◆ Problem description
Exactly those lines from the one with "Here is an image. Outline" through the end of the listing below must be returned, and nothing else.

◆ Listed records

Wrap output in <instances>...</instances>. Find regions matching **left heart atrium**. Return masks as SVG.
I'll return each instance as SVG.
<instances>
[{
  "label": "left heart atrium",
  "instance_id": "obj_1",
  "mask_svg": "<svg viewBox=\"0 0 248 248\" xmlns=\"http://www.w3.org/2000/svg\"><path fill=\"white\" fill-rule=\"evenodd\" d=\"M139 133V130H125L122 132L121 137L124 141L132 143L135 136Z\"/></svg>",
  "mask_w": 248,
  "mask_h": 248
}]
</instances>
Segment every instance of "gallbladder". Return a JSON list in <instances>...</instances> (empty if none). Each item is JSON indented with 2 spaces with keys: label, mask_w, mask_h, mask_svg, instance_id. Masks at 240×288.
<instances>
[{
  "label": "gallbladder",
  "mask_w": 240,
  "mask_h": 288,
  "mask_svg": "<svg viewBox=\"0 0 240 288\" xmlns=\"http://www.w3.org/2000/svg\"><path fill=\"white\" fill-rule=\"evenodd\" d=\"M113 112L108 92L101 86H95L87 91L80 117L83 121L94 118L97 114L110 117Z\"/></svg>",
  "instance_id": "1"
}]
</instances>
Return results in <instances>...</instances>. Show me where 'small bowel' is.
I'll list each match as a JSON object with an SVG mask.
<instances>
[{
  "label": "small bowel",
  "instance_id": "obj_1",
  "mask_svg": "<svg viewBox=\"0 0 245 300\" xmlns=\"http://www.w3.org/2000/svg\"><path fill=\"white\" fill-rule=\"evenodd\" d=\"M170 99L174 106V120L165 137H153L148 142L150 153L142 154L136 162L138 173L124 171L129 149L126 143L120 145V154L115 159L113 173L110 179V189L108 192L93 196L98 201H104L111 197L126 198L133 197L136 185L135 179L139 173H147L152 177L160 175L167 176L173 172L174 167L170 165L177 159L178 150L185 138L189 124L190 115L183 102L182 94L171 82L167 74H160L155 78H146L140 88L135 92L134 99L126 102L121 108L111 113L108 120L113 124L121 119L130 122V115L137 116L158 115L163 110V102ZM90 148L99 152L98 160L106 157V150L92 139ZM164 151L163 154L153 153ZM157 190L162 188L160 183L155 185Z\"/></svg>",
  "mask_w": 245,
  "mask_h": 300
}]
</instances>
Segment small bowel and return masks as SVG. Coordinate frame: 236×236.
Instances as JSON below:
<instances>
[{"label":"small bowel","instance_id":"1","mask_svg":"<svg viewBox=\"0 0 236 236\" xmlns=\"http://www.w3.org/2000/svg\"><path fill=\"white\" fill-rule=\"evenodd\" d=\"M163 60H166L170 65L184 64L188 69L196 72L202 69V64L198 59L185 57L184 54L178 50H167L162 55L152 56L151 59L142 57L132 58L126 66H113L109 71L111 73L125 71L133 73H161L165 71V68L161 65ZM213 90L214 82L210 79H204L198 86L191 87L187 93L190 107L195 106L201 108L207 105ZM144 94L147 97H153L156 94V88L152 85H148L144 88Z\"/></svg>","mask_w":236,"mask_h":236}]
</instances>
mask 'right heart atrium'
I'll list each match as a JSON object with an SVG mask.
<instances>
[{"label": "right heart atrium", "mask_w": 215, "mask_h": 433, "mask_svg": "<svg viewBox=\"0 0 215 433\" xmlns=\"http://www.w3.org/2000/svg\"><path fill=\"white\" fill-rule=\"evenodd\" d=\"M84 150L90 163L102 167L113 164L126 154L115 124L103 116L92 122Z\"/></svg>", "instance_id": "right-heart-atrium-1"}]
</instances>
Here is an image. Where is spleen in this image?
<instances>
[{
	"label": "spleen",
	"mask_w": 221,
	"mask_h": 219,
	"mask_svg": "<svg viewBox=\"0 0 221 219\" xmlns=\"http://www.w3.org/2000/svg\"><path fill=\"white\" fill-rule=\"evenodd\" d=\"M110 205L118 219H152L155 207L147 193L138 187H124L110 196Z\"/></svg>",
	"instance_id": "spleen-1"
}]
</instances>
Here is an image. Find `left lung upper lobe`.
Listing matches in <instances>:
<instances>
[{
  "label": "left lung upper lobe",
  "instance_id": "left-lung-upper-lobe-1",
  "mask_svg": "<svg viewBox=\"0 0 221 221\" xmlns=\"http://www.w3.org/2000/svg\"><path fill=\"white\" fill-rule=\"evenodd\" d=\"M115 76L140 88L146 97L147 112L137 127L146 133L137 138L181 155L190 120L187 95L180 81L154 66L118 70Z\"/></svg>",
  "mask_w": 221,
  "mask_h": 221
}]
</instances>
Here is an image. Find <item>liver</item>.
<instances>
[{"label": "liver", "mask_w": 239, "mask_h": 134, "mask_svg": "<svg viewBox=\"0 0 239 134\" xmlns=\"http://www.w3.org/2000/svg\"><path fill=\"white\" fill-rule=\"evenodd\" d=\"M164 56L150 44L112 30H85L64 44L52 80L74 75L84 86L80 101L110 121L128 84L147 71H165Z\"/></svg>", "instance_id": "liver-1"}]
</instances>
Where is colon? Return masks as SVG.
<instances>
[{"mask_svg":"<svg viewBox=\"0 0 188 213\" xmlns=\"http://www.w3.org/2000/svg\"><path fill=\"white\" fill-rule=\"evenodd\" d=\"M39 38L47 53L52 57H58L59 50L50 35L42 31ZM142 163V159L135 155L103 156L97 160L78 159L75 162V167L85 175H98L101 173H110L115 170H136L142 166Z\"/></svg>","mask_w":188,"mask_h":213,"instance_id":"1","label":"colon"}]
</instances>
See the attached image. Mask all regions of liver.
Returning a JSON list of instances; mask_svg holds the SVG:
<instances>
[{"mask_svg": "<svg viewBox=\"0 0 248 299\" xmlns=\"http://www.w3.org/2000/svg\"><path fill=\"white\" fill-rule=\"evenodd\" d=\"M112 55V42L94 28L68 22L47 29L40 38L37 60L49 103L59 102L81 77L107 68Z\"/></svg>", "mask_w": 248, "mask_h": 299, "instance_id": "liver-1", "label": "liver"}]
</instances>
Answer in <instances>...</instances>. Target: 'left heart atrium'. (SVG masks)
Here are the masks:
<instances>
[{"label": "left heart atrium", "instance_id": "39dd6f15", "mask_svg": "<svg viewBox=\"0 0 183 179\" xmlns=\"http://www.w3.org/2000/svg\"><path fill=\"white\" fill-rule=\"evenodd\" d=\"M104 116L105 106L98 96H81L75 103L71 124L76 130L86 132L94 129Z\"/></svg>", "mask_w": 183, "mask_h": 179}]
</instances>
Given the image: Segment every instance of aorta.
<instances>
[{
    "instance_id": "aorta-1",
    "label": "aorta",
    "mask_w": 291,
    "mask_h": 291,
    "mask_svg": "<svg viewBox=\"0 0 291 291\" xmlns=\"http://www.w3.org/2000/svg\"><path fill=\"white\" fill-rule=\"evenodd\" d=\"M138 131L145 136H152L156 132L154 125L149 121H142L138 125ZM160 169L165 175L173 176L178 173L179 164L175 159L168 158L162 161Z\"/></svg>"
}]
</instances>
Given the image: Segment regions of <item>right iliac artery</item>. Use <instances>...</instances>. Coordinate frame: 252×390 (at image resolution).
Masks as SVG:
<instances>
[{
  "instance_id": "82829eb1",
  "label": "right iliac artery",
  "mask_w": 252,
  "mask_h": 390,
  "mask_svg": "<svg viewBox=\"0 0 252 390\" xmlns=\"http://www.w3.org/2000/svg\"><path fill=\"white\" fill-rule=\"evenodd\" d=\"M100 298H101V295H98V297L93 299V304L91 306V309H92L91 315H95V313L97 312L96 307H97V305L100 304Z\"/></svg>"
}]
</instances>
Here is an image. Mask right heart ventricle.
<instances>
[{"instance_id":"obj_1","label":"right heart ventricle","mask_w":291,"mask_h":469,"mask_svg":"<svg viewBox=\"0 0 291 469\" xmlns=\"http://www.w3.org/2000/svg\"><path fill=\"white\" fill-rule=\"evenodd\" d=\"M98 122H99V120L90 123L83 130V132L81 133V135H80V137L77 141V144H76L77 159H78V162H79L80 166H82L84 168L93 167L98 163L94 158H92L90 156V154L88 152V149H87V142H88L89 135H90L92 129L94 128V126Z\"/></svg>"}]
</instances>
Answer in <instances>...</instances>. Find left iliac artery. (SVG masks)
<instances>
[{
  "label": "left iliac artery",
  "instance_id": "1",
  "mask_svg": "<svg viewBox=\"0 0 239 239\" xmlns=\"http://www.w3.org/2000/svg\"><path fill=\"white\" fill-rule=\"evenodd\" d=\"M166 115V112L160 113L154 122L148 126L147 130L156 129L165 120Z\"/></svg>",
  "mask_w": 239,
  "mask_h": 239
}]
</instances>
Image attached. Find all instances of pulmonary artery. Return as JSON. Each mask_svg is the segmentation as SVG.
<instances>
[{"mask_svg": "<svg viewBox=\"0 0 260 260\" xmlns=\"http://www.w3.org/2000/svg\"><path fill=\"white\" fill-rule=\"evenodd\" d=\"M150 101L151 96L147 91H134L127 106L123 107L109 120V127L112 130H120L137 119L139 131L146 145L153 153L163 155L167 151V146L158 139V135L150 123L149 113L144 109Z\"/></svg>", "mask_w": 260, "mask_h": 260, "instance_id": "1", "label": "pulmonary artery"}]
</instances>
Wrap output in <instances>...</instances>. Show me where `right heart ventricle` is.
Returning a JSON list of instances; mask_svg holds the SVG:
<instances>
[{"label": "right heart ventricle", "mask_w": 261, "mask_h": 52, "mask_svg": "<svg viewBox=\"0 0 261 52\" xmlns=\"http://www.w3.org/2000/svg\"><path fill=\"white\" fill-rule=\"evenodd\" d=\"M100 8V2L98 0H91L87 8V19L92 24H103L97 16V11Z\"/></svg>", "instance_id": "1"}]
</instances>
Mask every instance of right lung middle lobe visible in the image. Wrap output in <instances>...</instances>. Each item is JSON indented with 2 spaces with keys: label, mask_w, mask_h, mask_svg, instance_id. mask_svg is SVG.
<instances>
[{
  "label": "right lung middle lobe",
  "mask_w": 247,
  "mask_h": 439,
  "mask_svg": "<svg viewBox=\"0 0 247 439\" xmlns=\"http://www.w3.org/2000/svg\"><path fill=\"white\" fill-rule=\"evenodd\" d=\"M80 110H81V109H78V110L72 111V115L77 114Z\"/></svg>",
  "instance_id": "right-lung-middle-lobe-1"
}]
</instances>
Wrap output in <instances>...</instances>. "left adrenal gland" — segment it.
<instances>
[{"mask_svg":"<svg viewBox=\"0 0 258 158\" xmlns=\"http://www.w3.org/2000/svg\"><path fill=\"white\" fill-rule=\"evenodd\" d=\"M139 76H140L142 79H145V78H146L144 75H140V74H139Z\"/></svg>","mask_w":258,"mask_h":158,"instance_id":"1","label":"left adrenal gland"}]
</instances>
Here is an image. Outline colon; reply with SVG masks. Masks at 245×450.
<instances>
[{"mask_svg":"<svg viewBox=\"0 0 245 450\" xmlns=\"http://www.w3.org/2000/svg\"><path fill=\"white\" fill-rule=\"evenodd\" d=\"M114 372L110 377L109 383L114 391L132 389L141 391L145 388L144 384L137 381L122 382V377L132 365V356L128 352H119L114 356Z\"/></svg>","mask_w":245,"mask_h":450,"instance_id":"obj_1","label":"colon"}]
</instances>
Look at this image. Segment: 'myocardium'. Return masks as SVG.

◆ Answer for this exercise
Here is an image. Outline colon; reply with SVG masks. Masks at 245×450.
<instances>
[{"mask_svg":"<svg viewBox=\"0 0 245 450\" xmlns=\"http://www.w3.org/2000/svg\"><path fill=\"white\" fill-rule=\"evenodd\" d=\"M114 372L110 377L109 383L114 391L132 389L141 391L145 388L144 384L137 381L122 382V377L132 365V356L128 352H119L114 356Z\"/></svg>","mask_w":245,"mask_h":450,"instance_id":"obj_1","label":"colon"}]
</instances>
Look at this image. Segment: 'myocardium'. Return masks as SVG.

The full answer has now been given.